“The stock market will do whatever it has to do to embarrass the greatest number of people to the greatest extent possible” – Walter Deemer
In our last letter, we found reasons to expect happier times for both stocks and bonds in 2023. In the first quarter, stocks and bonds were both positive by 7.5% and 3%, respectively. On the surface, the results would indicate a calm recovery from a difficult 2022. However, the quarter was anything but calm. March was an especially dizzying month on the economic front with market narratives seemingly changing every week, summarized below:
- Entering the month of March, the narrative was for higher growth expectations and a more dire inflation outlook – all a product of stronger than expected economic data in February. The result was the market pricing in more stubborn inflation and a Federal Reserve that still has work to do in cooling off the economy.

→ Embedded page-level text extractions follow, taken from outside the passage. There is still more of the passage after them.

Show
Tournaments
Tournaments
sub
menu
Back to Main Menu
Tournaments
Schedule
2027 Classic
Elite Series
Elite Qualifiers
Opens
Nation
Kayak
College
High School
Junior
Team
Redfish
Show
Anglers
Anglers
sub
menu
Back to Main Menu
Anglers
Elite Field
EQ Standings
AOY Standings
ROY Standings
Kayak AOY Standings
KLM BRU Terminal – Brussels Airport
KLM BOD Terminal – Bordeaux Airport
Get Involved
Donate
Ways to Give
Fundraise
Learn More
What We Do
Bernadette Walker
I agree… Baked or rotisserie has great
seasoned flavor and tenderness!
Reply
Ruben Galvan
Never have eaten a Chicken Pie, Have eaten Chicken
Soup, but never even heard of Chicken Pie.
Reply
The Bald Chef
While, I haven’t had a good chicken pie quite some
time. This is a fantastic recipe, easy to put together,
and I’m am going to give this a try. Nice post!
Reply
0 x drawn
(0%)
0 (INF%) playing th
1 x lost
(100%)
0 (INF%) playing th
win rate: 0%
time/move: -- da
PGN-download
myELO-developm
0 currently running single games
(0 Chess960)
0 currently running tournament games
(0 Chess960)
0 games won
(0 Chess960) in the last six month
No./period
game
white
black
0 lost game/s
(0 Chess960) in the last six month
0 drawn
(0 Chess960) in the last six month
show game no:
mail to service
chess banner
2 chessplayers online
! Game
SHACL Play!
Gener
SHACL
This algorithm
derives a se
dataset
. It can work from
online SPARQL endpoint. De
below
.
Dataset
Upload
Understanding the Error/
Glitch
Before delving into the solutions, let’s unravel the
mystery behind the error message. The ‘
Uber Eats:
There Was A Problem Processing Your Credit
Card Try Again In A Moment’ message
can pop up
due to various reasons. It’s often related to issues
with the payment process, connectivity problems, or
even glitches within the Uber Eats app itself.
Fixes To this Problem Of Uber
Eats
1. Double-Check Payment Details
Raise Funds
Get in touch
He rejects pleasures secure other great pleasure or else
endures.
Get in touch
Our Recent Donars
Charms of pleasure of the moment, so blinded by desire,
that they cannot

- The details in the February payroll release, during the second week of March, showed that the labor market was beginning to normalize. Hourly earnings continued to decelerate (deflationary). Labor market conditions, especially hourly earnings, is a key focus of the Fed in their battle against inflation. The narrative changed to perhaps the economy can continue to grow with declining inflation in key areas.
- The big event in March was the run on Silicon Valley Bank (SVB), and concern around regional banks in general. This brought back scary memories of 2008, but the SVB event was not the same. 2008 was about leverage and bad assets on undercapitalized balance sheets. Today’s issue centers around liquidity around potential depositor outflows. Add in the arranged marriage between Credit Suisse and UBS with soft economic data and suddenly the market began pricing in a recession. In a clear sign that growth expectations were coming down, the US 2 Year Treasury rate peaked at 5.05% on March 8 and bottomed at 3.76% on March 23.
Our bottom line is to not react to each economic datapoint. The market narrative will likely continue to oscillate between pricing in growth and recession. Our view continues to be that inflation is declining, with headline CPI at 5% in March since its peak at 9.1% in June. We also believe the economy will continue to slow, possibly into recession at some point during the year. We also wouldn’t be surprised to see another “event” like SVB, as a result of an aggressive Fed in 2022.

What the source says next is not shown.